Exercise input: Begin
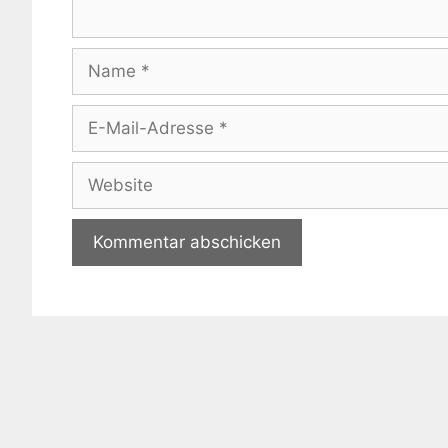
Name
E-
Mail-
Adresse
Website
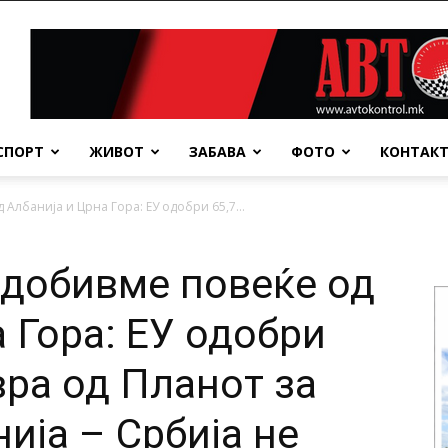
СПОРТ
ЖИВОТ
ЗАБАВА
ФОТО
КОНТАК
 Албанија и Црна Гора: ЕУ одобри 65,7...
 добивме повеќе од
 Гора: ЕУ одобри
вра од Планот за
ија – Србија не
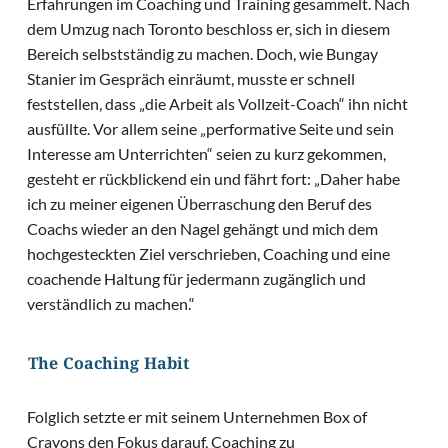
Erfahrungen im Coaching und Training gesammelt. Nach
dem Umzug nach Toronto beschloss er, sich in diesem
Bereich selbstständig zu machen. Doch, wie Bungay
Stanier im Gespräch einräumt, musste er schnell
feststellen, dass „die Arbeit als Vollzeit-Coach“ ihn nicht
ausfüllte. Vor allem seine „performative Seite und sein
Interesse am Unterrichten“ seien zu kurz gekommen,
gesteht er rückblickend ein und fährt fort: „Daher habe
ich zu meiner eigenen Überraschung den Beruf des
Coachs wieder an den Nagel gehängt und mich dem
hochgesteckten Ziel verschrieben, Coaching und eine
coachende Haltung für jedermann zugänglich und
verständlich zu machen.“
The Coaching Habit
Folglich setzte er mit seinem Unternehmen Box of
Crayons den Fokus darauf, Coaching zu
Exercise input: End
Task prompt:
Reply with the number of lines in the preceding entries that contain "Coaching", and no other words.

Problem solution:
4